Six dessins d'Aloïse ont été redécouverts en 2004 dans les inventaires de nos trésors restants à traiter, exécutés sur quatre supports dont un composé de deux duos de dessins réalisés en recto verso. Des trésors conservés avec un cinquième dessin, dont l'auteur reste à ce jour non identifié, dans une chemise estampillée « Dessin de fous pour le film de d'E. Fulchignoni ». Un travail d'identification et d'expertise a été mené par Françoise Lemerige en charge de la collection des dessins et des œuvres plastiques, notamment auprès du Docteur Jacqueline Porret-Forel, devenue Présidente de la Fondation Aloïse, qui les date de la fin de la seconde période de l'artiste. La période qu'elle estime la plus intéressante de son œuvre, et qu'elle situe entre 1921 et 1941, année de sa rencontre avec Aloïse, à laquelle elle consacre sa thèse de médecine en 1953, Aloïse ou la peinture magique d'une schizophrène.

Char de lumière de toutes les Russies – Reine Victoria et Tsar de toutes les Russies (recto de l'œuvre double face), c. 1941, mine de graphite, pastel et crayon de couleur sur papier, 44,8 x 30 cm © Aloïse

Henri Langlois programme Images de la folie plusieurs fois à la Cinémathèque au début de l'année 1950, 5 ans avant sa distribution en salles, et le présente avec un autre court métrage documentaire : Histoire d'une fresque, Giotto dans la chapelle Scrovegni de Padoue (Luciano Emmer et Enrico Gras, 1939). Enrico Fulchignoni, homme de culture et de science, futur responsable de l'audiovisuel à l'UNESCO, est proche d'Henri Langlois. Amateurs de films sur l'art, tous deux créeront en 1953 aux côtés de Jean Rouch, Marcel Griaule, Claude Lévi-Strauss et André Leroi-Gourhan, le Comité du film ethnographique. On peut raisonnablement supposer que Fulchignoni, médecin de formation, metteur en scène de théâtre, scénariste et réalisateur, est à l'origine de l'acquisition de ces dessins par la Cinémathèque française.

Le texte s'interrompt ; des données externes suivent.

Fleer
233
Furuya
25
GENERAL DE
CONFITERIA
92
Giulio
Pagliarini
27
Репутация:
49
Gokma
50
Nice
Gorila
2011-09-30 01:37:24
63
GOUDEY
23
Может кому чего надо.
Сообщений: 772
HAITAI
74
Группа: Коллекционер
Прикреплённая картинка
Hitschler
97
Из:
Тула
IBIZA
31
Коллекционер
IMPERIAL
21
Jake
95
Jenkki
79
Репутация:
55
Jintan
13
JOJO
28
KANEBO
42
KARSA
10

La mention « Drame de la folie », inscrite au dos de certains d'entre eux, pourrait-elle être un titre de travail des Images de la folie d'Enrico Fulchignoni, voire d'un autre projet de film du réalisateur qui n'aurait pas été tourné ? Hormis le Bacchus, les dessins de la Cinémathèque finalement absents d'Images de la folie ont-ils pu être confondus avec ceux du film à l'issue du tournage et de l'exposition à Sainte-Anne ? Plusieurs pièces dans les ensembles du film et de la Cinémathèque sont en tous cas inspirés du temps de la cour de Guilllaume II. Difficile de dire aussi si les dessins de la Cinémathèque qui ne figurent pas dans le film ont pu être coupés au montage et s'ils ont tous été exposés en 1950 à Sainte-Anne. Aucun document de travail lié au film ou liste d'œuvre conservée à l'hôpital n'ont pu être retrouvés pour percer le mystère de l'origine de ces dessins collectés par Henri Langlois.

 


Plusieurs des dessins d'Aloïse conservés à la Cinémathèque ont été présenté dans l'exposition « Le Musée imaginaire d'Henri Langlois » en 2014 et dans l'exposition « Aloïse Corbaz en constellation » au LaM, Musée d'Art moderne de Lille, en 2015.

Références

  • Fereydoun Hoveyda, « Aux fous », in Cahiers du cinéma n°53, décembre 1955.
  • Françoise Lemerige, « Dessins de fous pour le film d'E. Fulchignoni », in Catalogue de l'exposition « Aloïse Corbaz en constellation », LaM, Musée d'Art moderne de Lille, 2015

Blandine Etienne est chargée de production web à la Cinémathèque française.